**ACTIVITY**
Reproduce exactly, and only, the lines below from the one containing "Upcoming Events" through the one containing "ISOBUS Database unless the User acted neither".

START DATASET ENTRIES

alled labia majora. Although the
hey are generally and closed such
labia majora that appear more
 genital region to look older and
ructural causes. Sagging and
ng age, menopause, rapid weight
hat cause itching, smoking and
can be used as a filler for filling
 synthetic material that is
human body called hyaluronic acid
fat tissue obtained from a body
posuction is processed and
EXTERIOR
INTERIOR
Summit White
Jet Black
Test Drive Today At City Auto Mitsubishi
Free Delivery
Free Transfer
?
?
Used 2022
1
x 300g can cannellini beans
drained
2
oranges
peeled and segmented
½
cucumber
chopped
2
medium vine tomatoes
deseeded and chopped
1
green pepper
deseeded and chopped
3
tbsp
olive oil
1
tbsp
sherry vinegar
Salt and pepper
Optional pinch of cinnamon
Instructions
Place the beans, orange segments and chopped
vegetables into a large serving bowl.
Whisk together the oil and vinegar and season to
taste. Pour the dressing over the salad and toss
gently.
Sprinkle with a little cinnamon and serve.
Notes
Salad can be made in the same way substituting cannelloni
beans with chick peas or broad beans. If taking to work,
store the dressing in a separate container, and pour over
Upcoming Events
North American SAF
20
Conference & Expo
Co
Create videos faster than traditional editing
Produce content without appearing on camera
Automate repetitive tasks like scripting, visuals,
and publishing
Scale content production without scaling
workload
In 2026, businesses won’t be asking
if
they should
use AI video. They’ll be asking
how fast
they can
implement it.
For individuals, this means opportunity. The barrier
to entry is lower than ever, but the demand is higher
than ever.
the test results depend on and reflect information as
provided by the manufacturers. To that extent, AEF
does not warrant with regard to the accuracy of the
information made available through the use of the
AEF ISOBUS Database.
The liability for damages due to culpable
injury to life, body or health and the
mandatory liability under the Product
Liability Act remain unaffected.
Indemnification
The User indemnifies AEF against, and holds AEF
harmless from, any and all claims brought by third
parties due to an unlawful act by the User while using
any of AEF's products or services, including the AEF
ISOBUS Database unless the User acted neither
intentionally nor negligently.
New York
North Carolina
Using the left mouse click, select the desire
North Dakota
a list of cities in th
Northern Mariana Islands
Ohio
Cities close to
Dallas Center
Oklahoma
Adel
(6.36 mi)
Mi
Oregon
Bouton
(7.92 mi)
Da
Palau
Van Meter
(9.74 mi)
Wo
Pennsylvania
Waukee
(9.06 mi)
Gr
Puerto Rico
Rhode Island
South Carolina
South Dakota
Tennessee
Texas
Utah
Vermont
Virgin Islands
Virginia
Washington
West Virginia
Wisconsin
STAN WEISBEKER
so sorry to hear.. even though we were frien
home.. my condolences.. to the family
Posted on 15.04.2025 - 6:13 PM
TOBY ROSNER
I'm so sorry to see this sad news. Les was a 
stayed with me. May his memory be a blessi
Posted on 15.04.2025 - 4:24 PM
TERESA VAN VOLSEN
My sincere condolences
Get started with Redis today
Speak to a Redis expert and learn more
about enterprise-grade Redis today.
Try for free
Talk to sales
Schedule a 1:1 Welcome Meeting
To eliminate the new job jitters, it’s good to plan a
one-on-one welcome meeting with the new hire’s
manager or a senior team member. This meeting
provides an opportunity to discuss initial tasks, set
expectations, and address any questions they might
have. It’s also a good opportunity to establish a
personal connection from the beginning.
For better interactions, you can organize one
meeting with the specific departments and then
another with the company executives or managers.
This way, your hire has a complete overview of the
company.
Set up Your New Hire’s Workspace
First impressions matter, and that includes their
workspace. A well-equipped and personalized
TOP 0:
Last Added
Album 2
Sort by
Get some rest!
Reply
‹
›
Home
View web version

END DATASET ENTRIES

**RESPONSE TO THE TASK**
Upcoming Events
North American SAF
20
Conference & Expo
Co
Create videos faster than traditional editing
Produce content without appearing on camera
Automate repetitive tasks like scripting, visuals,
and publishing
Scale content production without scaling
workload
In 2026, businesses won’t be asking
if
they should
use AI video. They’ll be asking
how fast
they can
implement it.
For individuals, this means opportunity. The barrier
to entry is lower than ever, but the demand is higher
than ever.
the test results depend on and reflect information as
provided by the manufacturers. To that extent, AEF
does not warrant with regard to the accuracy of the
information made available through the use of the
AEF ISOBUS Database.
The liability for damages due to culpable
injury to life, body or health and the
mandatory liability under the Product
Liability Act remain unaffected.
Indemnification
The User indemnifies AEF against, and holds AEF
harmless from, any and all claims brought by third
parties due to an unlawful act by the User while using
any of AEF's products or services, including the AEF
ISOBUS Database unless the User acted neither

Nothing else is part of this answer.